/yaml-generator-for-hathitrust

A Python script which generates YAML files intended to accompany HathiTrust submissions. Includes documentation about types of data requested and use. Includes sample data and sample output.

Primary LanguagePythonMIT LicenseMIT

YAML Generator for Digitized HathiTrust Submissions

The HathiTrust submissions process requires a .yml file whose contents contain information about the scan and a detailed contents list. The contents list can include information about reading order, chapters, and page type. This Python (2.7.x) script allows one to generate a valid .yml file for digitized (not born-digital) materials. With some minor modifications it could work for born-digital materials too.

Files Included

  • yaml_csv.py — Takes CSV input and outputs multiple YAML files, each named for the barcode of the object.
  • yaml_generator.py — Python script for manually creating YAML files.
  • field_guide.md — an explanation of the fields and data requested.
  • HathiTrust_Submission_YAML_Data_Spreadsheet.xls — an XLS document with column headers for each piece of information required by the script. Can be used by student workers or others to record data before it's entered into the YAML generator. Ordering is key. Use field_guide.md to understand what each column represents and what it will output.
  • HathiTrust_Submission_Sample.xls — a copy of the YAML Data Spreadsheet populated with a couple sets of values which can be used as sample information.
  • sample_meta.yml — a YAML file generated from the data entered in HathiTrust_Submission_Sample.xls. Example of how the data in each field gets handled.
  • sample_multiwork_meta.yml — a YAML file generated from data entered in the second line of HathiTrust_Submission_Sample.xls. Example of how multi-work issues get handled.
  • SampleCSVData/SampleCSVData.csv — A sample CSV which works with yaml_csv.py, may be used for comparison and troubleshooting.

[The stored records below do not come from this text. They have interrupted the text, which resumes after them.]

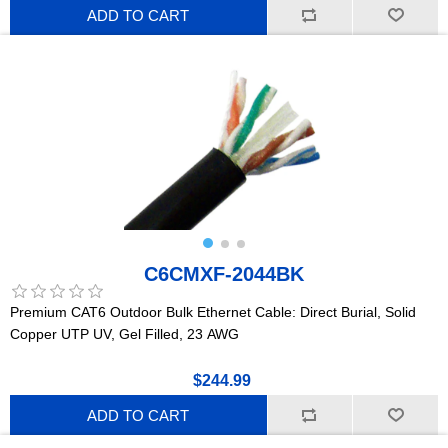
ADD TO CART
C6CMXF-2044BK
Premium CAT6 Outdoor Bulk Ethernet Cable: Direct Burial, Solid
Copper UTP UV, Gel Filled, 23 AWG
$244.99
ADD TO CART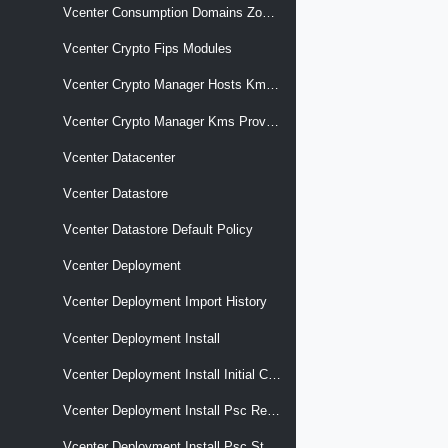
Vcenter Consumption Domains Zones Cluster Associations
Vcenter Crypto Fips Modules
Vcenter Crypto Manager Hosts Kms Providers
Vcenter Crypto Manager Kms Providers
Vcenter Datacenter
Vcenter Datastore
Vcenter Datastore Default Policy
Vcenter Deployment
Vcenter Deployment Import History
Vcenter Deployment Install
Vcenter Deployment Install Initial Config Remote Psc Thumbprint
Vcenter Deployment Install Psc Replicated
Vcenter Deployment Install Psc Standalone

Originally the spreadsheets were conceived of as CSVs, but when used in Excel or Libre Office, one cannot save column data types for information and things like dates and barcodes were being "parsed" erroneously, leading to bad data. These allow persistent settings. However, before using yaml_csv.py, be sure to save your work as an actual CSV. Note, Excel often changes barcodes into other kinds of numbers, so after saving as a CSV, open in a text editor to ensure your barcodes look correct.

Using YAML CSV Ingester

  1. Clone repository to local machine. Python 2.7.x should be installed on the machine.
  2. Use (or copy) HathiTrust_Submission_YAML_Data_Spreadsheet.xls to record the data about your books. For information on how the data will be used, see field_guide.md, although it specifically addresses the "generator" script. Always use the IMAGE number, rather than the PAGE number as a value. Separate multiple numbers with a comma and space, e.g. "2, 63". Use ISO-8601 for dates and 24-hour HH:MM for hours/minutes.
  3. Save as CSV. Open in your preferred text editor to remove row 1 (headers) and ensure barcodes have saved properly.
  4. See Personalizing below to make any necessary edits (if you're not Notre Dame, at least a few hard-coded values must be replaced).
  5. Run python yaml_csv.py and input the directory path to your CSV file, followed by the directory path to the location where you would like outputs to appear. Be sure to escape any spaces in the directory paths.

See SampleCSVData/SampleCSVData.csv for comparison and troubleshooting.

Using the Manual YAML Generator

  1. Clone repository to local machine. Python 2.7.x should be installed on the machine.
  2. Read field_guide.md and look over the CSV to understand the kind of data which the program will request.
  3. Use the CSV or a local method to collect the relevant file numbers.
  4. Make any necessary edits to yaml_generator.py (see Personalizing below).
  5. In the command line, navigate to the directory in which the script resides and run script using: python yaml_generator.py (or other local python 2.7.x alias instead of "python", such as "py").
  6. Follow instructions in the script and in field_guide.md to input information.
  7. Check the output YAML file to ensure it looks right and matches your input.
  8. Put in an Issue for any issues you encounter and I'll try to take them on. Additional features that aren't critical fixes or necessary for valid YAML files, however, will be added to possible phases later on. This includes refining multi-work issues.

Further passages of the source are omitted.